* GIVEN DATA
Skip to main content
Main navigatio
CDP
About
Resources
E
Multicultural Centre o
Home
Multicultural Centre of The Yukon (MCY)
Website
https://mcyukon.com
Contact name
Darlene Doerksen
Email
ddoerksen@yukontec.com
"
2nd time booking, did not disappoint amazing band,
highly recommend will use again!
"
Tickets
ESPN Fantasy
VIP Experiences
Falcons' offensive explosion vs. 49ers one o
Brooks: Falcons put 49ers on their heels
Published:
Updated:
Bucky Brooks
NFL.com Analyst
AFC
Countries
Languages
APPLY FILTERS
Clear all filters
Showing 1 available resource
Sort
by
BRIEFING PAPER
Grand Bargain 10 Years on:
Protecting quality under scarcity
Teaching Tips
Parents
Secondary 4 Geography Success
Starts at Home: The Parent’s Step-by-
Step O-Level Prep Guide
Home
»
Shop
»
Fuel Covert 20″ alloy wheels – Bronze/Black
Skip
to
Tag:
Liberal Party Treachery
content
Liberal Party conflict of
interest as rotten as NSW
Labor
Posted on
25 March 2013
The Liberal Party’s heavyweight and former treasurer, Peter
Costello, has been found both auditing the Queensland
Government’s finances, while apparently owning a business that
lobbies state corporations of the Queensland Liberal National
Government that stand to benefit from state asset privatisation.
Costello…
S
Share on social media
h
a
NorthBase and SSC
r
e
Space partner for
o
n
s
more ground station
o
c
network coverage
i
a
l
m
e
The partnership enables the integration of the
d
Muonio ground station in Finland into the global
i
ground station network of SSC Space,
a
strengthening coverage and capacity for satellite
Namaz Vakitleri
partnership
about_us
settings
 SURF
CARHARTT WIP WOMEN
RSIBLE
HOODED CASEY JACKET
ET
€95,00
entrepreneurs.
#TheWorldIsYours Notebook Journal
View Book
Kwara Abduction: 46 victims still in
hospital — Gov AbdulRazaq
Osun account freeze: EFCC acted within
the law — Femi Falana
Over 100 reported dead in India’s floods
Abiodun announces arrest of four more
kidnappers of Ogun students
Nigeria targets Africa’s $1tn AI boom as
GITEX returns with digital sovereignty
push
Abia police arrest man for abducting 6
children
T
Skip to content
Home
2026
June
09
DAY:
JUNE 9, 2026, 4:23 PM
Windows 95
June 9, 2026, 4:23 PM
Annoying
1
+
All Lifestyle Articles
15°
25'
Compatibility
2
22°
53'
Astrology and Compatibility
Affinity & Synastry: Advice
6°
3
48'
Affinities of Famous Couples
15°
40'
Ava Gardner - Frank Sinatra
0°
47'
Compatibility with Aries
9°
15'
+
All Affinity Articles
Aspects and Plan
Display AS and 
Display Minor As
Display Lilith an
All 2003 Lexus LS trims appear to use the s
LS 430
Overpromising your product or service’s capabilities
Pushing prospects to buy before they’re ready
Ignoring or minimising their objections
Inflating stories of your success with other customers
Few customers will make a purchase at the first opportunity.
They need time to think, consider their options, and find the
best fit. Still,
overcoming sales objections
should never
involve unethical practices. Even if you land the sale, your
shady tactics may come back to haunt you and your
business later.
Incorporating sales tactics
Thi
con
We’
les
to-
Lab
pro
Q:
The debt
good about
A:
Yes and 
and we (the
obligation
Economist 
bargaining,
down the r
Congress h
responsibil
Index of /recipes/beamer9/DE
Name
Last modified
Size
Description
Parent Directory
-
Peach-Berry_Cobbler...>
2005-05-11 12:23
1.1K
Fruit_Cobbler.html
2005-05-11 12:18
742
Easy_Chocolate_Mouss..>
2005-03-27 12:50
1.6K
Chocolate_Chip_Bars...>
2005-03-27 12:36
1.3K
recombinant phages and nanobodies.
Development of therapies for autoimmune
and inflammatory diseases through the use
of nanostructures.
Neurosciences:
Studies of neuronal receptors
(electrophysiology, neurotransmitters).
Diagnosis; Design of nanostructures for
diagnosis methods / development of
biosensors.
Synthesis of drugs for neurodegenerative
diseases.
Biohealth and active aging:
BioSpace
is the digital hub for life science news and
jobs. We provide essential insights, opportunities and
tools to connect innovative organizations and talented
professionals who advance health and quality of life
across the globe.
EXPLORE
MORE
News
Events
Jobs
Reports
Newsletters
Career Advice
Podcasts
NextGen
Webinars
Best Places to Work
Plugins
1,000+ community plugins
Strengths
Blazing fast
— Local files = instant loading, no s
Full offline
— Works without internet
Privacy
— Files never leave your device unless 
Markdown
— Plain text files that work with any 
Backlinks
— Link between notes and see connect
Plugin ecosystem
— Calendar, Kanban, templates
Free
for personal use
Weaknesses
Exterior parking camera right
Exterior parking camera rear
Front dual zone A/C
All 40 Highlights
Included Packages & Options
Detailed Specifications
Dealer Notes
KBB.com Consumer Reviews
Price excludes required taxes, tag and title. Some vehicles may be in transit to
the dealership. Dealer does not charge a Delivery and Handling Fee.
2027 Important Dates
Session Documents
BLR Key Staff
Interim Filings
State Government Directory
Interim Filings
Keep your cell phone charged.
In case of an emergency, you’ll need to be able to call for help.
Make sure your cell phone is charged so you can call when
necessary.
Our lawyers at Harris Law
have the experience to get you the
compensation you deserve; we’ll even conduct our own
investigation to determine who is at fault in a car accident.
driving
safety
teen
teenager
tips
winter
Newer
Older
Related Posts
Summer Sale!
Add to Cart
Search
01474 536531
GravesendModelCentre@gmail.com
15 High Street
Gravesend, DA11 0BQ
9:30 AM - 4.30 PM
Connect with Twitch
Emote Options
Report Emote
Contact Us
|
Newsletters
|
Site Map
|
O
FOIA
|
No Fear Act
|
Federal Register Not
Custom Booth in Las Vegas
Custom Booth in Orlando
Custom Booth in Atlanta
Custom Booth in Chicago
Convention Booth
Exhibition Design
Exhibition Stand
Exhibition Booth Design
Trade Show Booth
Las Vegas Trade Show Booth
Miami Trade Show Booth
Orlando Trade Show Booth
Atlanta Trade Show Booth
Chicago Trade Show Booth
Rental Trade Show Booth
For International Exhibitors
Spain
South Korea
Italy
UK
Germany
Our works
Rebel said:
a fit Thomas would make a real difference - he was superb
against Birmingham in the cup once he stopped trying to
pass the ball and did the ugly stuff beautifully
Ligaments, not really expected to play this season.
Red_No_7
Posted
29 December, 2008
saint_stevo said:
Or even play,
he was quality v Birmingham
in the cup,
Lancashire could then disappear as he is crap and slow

* WHAT THE TASK REQUIRES
Please copy the material exactly, line for line.

* THE COMPLETED TASK
Skip to main content
Main navigatio
CDP
About
Resources
E
Multicultural Centre o
Home
Multicultural Centre of The Yukon (MCY)
Website
https://mcyukon.com
Contact name
Darlene Doerksen
Email
ddoerksen@yukontec.com
"
2nd time booking, did not disappoint amazing band,
highly recommend will use again!
"
Tickets
ESPN Fantasy
VIP Experiences
Falcons' offensive explosion vs. 49ers one o
Brooks: Falcons put 49ers on their heels
Published:
Updated:
Bucky Brooks
NFL.com Analyst
AFC
Countries
Languages
APPLY FILTERS
Clear all filters
Showing 1 available resource
Sort
by
BRIEFING PAPER
Grand Bargain 10 Years on:
Protecting quality under scarcity
Teaching Tips
Parents
Secondary 4 Geography Success
Starts at Home: The Parent’s Step-by-
Step O-Level Prep Guide
Home
»
Shop
»
Fuel Covert 20″ alloy wheels – Bronze/Black
Skip
to
Tag:
Liberal Party Treachery
content
Liberal Party conflict of
interest as rotten as NSW
Labor
Posted on
25 March 2013
The Liberal Party’s heavyweight and former treasurer, Peter
Costello, has been found both auditing the Queensland
Government’s finances, while apparently owning a business that
lobbies state corporations of the Queensland Liberal National
Government that stand to benefit from state asset privatisation.
Costello…
S
Share on social media
h
a
NorthBase and SSC
r
e
Space partner for
o
n
s
more ground station
o
c
network coverage
i
a
l
m
e
The partnership enables the integration of the
d
Muonio ground station in Finland into the global
i
ground station network of SSC Space,
a
strengthening coverage and capacity for satellite
Namaz Vakitleri
partnership
about_us
settings
 SURF
CARHARTT WIP WOMEN
RSIBLE
HOODED CASEY JACKET
ET
€95,00
entrepreneurs.
#TheWorldIsYours Notebook Journal
View Book
Kwara Abduction: 46 victims still in
hospital — Gov AbdulRazaq
Osun account freeze: EFCC acted within
the law — Femi Falana
Over 100 reported dead in India’s floods
Abiodun announces arrest of four more
kidnappers of Ogun students
Nigeria targets Africa’s $1tn AI boom as
GITEX returns with digital sovereignty
push
Abia police arrest man for abducting 6
children
T
Skip to content
Home
2026
June
09
DAY:
JUNE 9, 2026, 4:23 PM
Windows 95
June 9, 2026, 4:23 PM
Annoying
1
+
All Lifestyle Articles
15°
25'
Compatibility
2
22°
53'
Astrology and Compatibility
Affinity & Synastry: Advice
6°
3
48'
Affinities of Famous Couples
15°
40'
Ava Gardner - Frank Sinatra
0°
47'
Compatibility with Aries
9°
15'
+
All Affinity Articles
Aspects and Plan
Display AS and 
Display Minor As
Display Lilith an
All 2003 Lexus LS trims appear to use the s
LS 430
Overpromising your product or service’s capabilities
Pushing prospects to buy before they’re ready
Ignoring or minimising their objections
Inflating stories of your success with other customers
Few customers will make a purchase at the first opportunity.
They need time to think, consider their options, and find the
best fit. Still,
overcoming sales objections
should never
involve unethical practices. Even if you land the sale, your
shady tactics may come back to haunt you and your
business later.
Incorporating sales tactics
Thi
con
We’
les
to-
Lab
pro
Q:
The debt
good about
A:
Yes and 
and we (the
obligation
Economist 
bargaining,
down the r
Congress h
responsibil
Index of /recipes/beamer9/DE
Name
Last modified
Size
Description
Parent Directory
-
Peach-Berry_Cobbler...>
2005-05-11 12:23
1.1K
Fruit_Cobbler.html
2005-05-11 12:18
742
Easy_Chocolate_Mouss..>
2005-03-27 12:50
1.6K
Chocolate_Chip_Bars...>
2005-03-27 12:36
1.3K
recombinant phages and nanobodies.
Development of therapies for autoimmune
and inflammatory diseases through the use
of nanostructures.
Neurosciences:
Studies of neuronal receptors
(electrophysiology, neurotransmitters).
Diagnosis; Design of nanostructures for
diagnosis methods / development of
biosensors.
Synthesis of drugs for neurodegenerative
diseases.
Biohealth and active aging:
BioSpace
is the digital hub for life science news and
jobs. We provide essential insights, opportunities and
tools to connect innovative organizations and talented
professionals who advance health and quality of life
across the globe.
EXPLORE
MORE
News
Events
Jobs
Reports
Newsletters
Career Advice
Podcasts
NextGen
Webinars
Best Places to Work
Plugins
1,000+ community plugins
Strengths
Blazing fast
— Local files = instant loading, no s
Full offline
— Works without internet
Privacy
— Files never leave your device unless 
Markdown
— Plain text files that work with any 
Backlinks
— Link between notes and see connect
Plugin ecosystem
— Calendar, Kanban, templates
Free
for personal use
Weaknesses
Exterior parking camera right
Exterior parking camera rear
Front dual zone A/C
All 40 Highlights
Included Packages & Options
Detailed Specifications
Dealer Notes
KBB.com Consumer Reviews
Price excludes required taxes, tag and title. Some vehicles may be in transit to
the dealership. Dealer does not charge a Delivery and Handling Fee.
2027 Important Dates
Session Documents
BLR Key Staff
Interim Filings
State Government Directory
Interim Filings
Keep your cell phone charged.
In case of an emergency, you’ll need to be able to call for help.
Make sure your cell phone is charged so you can call when
necessary.
Our lawyers at Harris Law
have the experience to get you the
compensation you deserve; we’ll even conduct our own
investigation to determine who is at fault in a car accident.
driving
safety
teen
teenager
tips
winter
Newer
Older
Related Posts
Summer Sale!
Add to Cart
Search
01474 536531
GravesendModelCentre@gmail.com
15 High Street
Gravesend, DA11 0BQ
9:30 AM - 4.30 PM
Connect with Twitch
Emote Options
Report Emote
Contact Us
|
Newsletters
|
Site Map
|
O
FOIA
|
No Fear Act
|
Federal Register Not
Custom Booth in Las Vegas
Custom Booth in Orlando
Custom Booth in Atlanta
Custom Booth in Chicago
Convention Booth
Exhibition Design
Exhibition Stand
Exhibition Booth Design
Trade Show Booth
Las Vegas Trade Show Booth
Miami Trade Show Booth
Orlando Trade Show Booth
Atlanta Trade Show Booth
Chicago Trade Show Booth
Rental Trade Show Booth
For International Exhibitors
Spain
South Korea
Italy
UK
Germany
Our works
Rebel said:
a fit Thomas would make a real difference - he was superb
against Birmingham in the cup once he stopped trying to
pass the ball and did the ugly stuff beautifully
Ligaments, not really expected to play this season.
Red_No_7
Posted
29 December, 2008
saint_stevo said:
Or even play,
he was quality v Birmingham
in the cup,
Lancashire could then disappear as he is crap and slow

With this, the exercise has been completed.